Date of Award:

5-2005

Document Type:

Thesis

Degree Name:

Master of Science (MS)

Department:

Wildland Resources

Advisor/Chair:

Mark W. Brunson

Abstract

Like many ranchers in the West, ranchers in West-Central Colorado are reevaluating their management strategies in the face of forces like drought, rising land prices, and encroaching development. While ranchers seek answers on alternative management strategies, research and Extension personnel search for adequate means of diffusing needed information. Relative to many rural western communities, ranchers in West-Central Colorado show high interest in alternative range management ideas, and many implement changes to their ranch management based on these ideas. This can partially be attributed to a unique support system of Extension and agency personnel with effective, untraditional outreach and land-management approaches.

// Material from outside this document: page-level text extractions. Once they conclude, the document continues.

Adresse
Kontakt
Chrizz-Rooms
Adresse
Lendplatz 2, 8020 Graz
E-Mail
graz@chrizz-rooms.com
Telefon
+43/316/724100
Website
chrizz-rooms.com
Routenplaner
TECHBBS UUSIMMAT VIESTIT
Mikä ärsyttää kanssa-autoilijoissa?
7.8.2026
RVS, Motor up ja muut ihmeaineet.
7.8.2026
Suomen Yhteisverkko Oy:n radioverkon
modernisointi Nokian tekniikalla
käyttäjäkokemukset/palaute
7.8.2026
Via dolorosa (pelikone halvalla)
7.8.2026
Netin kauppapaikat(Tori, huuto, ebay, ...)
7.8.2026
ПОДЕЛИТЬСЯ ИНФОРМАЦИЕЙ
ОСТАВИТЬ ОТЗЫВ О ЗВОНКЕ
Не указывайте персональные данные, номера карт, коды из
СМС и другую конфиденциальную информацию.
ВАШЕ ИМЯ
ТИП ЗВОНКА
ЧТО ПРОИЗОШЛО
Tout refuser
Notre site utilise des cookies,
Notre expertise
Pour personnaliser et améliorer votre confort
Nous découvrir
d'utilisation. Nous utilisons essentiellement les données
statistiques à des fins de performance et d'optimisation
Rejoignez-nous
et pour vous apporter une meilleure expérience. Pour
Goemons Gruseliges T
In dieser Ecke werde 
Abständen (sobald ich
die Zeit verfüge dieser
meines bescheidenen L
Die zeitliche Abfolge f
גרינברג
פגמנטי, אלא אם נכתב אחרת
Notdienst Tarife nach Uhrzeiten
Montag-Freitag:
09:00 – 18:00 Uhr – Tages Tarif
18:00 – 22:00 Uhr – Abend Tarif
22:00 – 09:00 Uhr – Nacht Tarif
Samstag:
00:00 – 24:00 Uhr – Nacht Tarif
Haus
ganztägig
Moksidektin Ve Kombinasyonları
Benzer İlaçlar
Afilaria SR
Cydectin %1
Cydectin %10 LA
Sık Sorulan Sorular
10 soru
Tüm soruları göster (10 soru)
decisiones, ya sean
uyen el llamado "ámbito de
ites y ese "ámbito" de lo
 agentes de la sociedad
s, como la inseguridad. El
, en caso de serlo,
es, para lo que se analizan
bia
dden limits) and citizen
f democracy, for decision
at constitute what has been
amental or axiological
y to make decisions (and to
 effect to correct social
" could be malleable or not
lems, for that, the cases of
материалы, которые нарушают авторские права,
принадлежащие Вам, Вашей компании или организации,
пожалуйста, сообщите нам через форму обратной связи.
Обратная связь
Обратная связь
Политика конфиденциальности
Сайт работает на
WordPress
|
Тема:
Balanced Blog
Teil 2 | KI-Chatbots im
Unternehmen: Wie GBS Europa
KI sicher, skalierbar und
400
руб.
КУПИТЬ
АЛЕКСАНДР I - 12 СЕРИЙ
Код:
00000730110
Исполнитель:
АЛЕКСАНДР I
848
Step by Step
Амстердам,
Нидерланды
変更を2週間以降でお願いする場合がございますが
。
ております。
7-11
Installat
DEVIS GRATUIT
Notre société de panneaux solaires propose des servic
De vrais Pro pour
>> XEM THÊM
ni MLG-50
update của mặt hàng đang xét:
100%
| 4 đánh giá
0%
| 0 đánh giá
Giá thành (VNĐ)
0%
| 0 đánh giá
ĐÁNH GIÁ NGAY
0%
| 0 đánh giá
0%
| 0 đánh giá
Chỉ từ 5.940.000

A survey was mailed to all 647 persons on the mailing list for the CSU Tri-River Extension Office, including Forest Service and BLM permittees in Mesa, Delta Montrose, San Miguel, Ouray, Hinsdale, Saguache, and Gunnison counties. The survey was designed to gain insight on how ranchers perceive current Extension efforts, how they learn new management information from peers and Extension/agency personnel, and how they apply these new ideas to their operations. Subsequent qualitative interviews with respondents gathered information on the process of adapting and implementing range management innovations into individual operations. This paper presents the findings of the survey and interviews, and implications for future outreach efforts.